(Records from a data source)
§ §
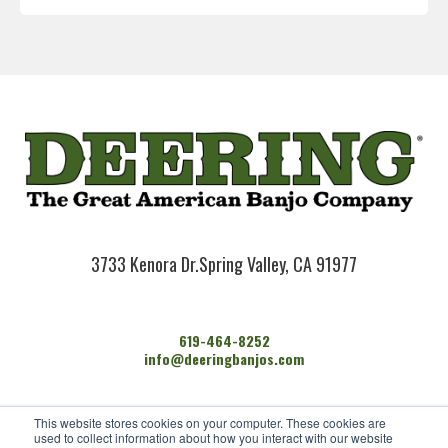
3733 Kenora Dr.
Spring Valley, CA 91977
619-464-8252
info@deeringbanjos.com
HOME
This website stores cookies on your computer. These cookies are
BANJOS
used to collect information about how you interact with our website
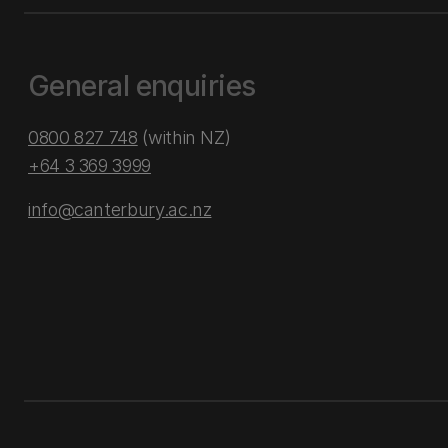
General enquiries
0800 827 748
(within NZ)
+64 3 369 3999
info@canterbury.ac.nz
§ §
* Work to complete:
Return all the data exactly, pictures omitted.

* Result for this task:
3733 Kenora Dr.
Spring Valley, CA 91977
619-464-8252
info@deeringbanjos.com
HOME
This website stores cookies on your computer. These cookies are
BANJOS
used to collect information about how you interact with our website
General enquiries
0800 827 748
(within NZ)
+64 3 369 3999
info@canterbury.ac.nz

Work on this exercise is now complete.